Popular opioid analgesics such as Vicodin, Oxycontin, and Demerol give doctors the ability to effectively manage even severe pain. While proper management of opioid prescriptions helps avoid problems, developing a dependence on the opioids remains a risk. If dependence occurs, the first thing to remember is that this medical consequence should not be stigmatized. Research shows that treating opioid dependence as a disease or side-effect, not as some sort of transgression, improves outcomes.1 An estimated two million Americans wrestle with opioid dependence.2
My private practice offers Suboxone treatments for opioid dependence programs. Most patients prefer treatments in a professional medical office setting such as ours. Suboxone (buprenorphine/naloxone) is a partial mu-opioid receptor agonist. When prescribed appropriately, Suboxone can replace the opioid addiction and then be tapered off slowly with a minimum of withdrawal symptoms. Research shows that buprenorphine/Suboxone treatments reduce the risk of opioid over-taking, reduce the risk of illicit drug use, and increase the likelihood that patients can complete a detoxification program.3-10
Methadone, which we do not prescribe, has long been the standard in treating opioid dependence. Suboxone has been shown as effective as low-dose methadone for treating opiod addiction,11 butSuboxone has several advantages over methadone. Suboxone is easier for patients to taper off and has lower risks of toxicity. Since Suboxone does not create an intense high, it has lower risk for over-taking and diversion.

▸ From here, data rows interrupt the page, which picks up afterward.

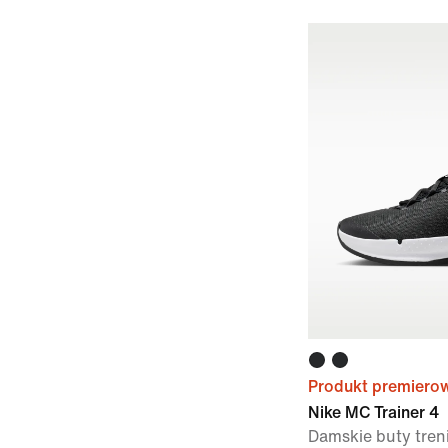
Produkt premiero
Nike MC Trainer 4
Damskie buty tre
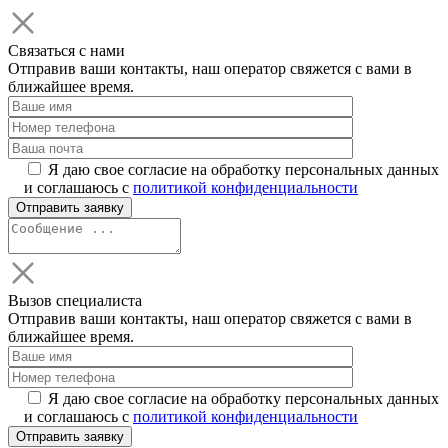
Связаться с нами
Отправив ваши контакты, наш оператор свяжется с вами в
ближайшее время.
Я даю свое согласие на обработку персональных данных
и соглашаюсь с
политикой конфиденциальности
Вызов специалиста
Отправив ваши контакты, наш оператор свяжется с вами в
ближайшее время.
Я даю свое согласие на обработку персональных данных
и соглашаюсь с
политикой конфиденциальности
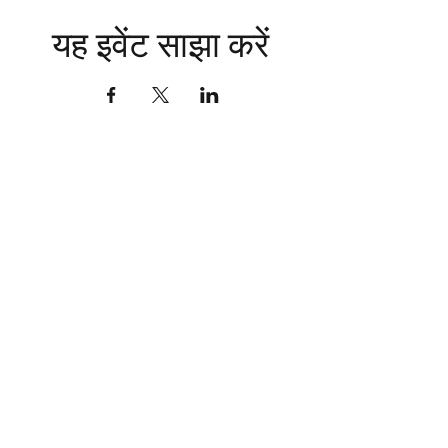
यह इवेंट साझा करें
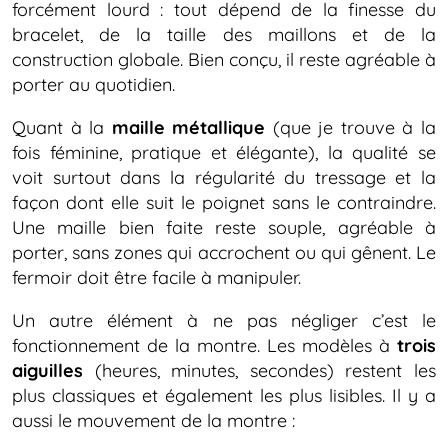
forcément lourd : tout dépend de la finesse du
bracelet, de la taille des maillons et de la
construction globale. Bien conçu, il reste agréable à
porter au quotidien.
Quant à la
maille métallique
(que je trouve à la
fois féminine, pratique et élégante), la qualité se
voit surtout dans la régularité du tressage et la
façon dont elle suit le poignet sans le contraindre.
Une maille bien faite reste souple, agréable à
porter, sans zones qui accrochent ou qui gênent. Le
fermoir doit être facile à manipuler.
Un autre élément à ne pas négliger c’est le
fonctionnement de la montre. Les modèles à
trois
aiguilles
(heures, minutes, secondes) restent les
plus classiques et également les plus lisibles. Il y a
aussi le mouvement de la montre :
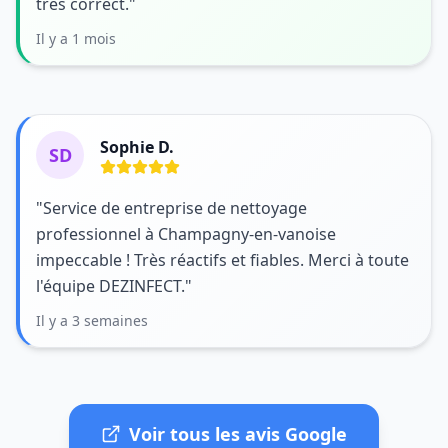
très correct."
Il y a 1 mois
Sophie D.
SD
"Service de entreprise de nettoyage
professionnel à Champagny-en-vanoise
impeccable ! Très réactifs et fiables. Merci à toute
l'équipe DEZINFECT."
Il y a 3 semaines
Voir tous les avis Google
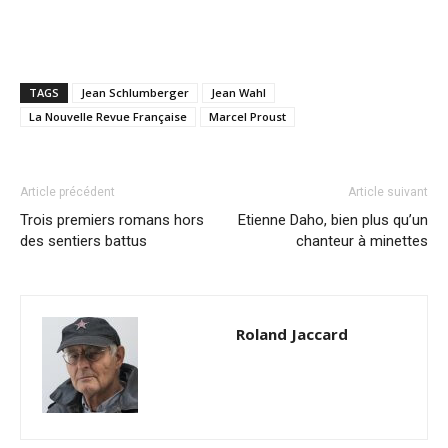
TAGS
Jean Schlumberger
Jean Wahl
La Nouvelle Revue Française
Marcel Proust
Article précédent
Article suivant
Trois premiers romans hors
Etienne Daho, bien plus qu’un
des sentiers battus
chanteur à minettes
Roland Jaccard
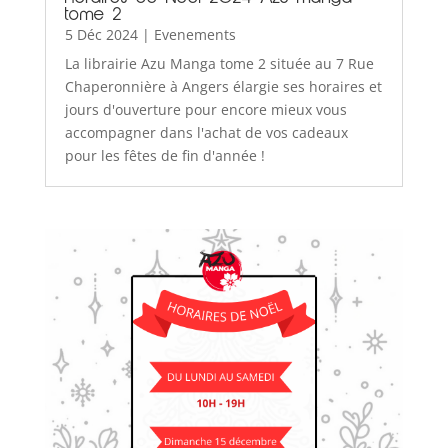
tome 2
5 Déc 2024
|
Evenements
La librairie Azu Manga tome 2 située au 7 Rue
Chaperonnière à Angers élargie ses horaires et
jours d'ouverture pour encore mieux vous
accompagner dans l'achat de vos cadeaux
pour les fêtes de fin d'année !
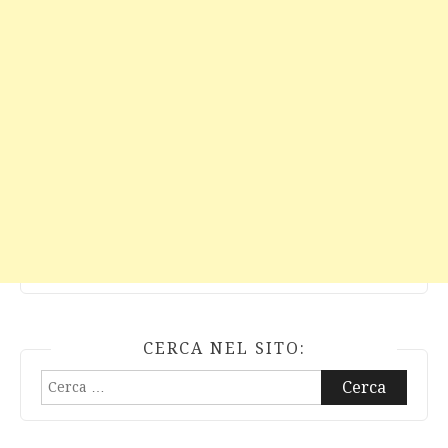
CERCA NEL SITO:
Ricerca
per:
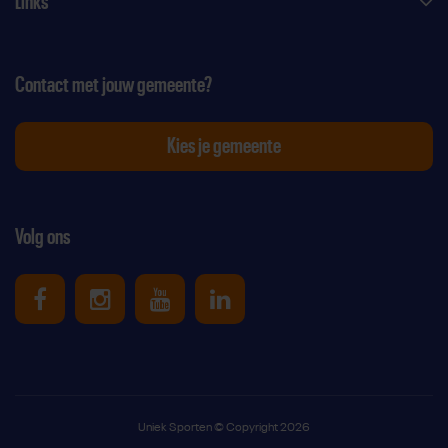
Links
Contact met jouw gemeente?
Kies je gemeente
Volg ons
Uniek Sporten op Facebook
Uniek Sporten op Instagram
Uniek Sporten op Youtube
Uniek Sporten op Link
Uniek Sporten © Copyright 2026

Suboxone treatment for opioid dependence occurs in three stages: induction, stabilization, and tapering. The induction phase typically lasts up to a week and involves the initial transition from an opiate medication to Suboxone. The stabilization phase generally lasts up to 60 days and involves close monitoring of symptoms, cravings, and side effects along with adjustments to the Suboxone dosage. The tapering phase is highly individualized and can last weeks, months, or potentially longer. During the final phase, we continue to monitor cravings and potential for relapse and work to coordinate any other services that may be needed such as additional counseling and self-help mechanisms. In the final phase, we reduce the Suboxone dosage very, very slowly, easing each patient out of dependence with a minimum of withdrawal symptoms.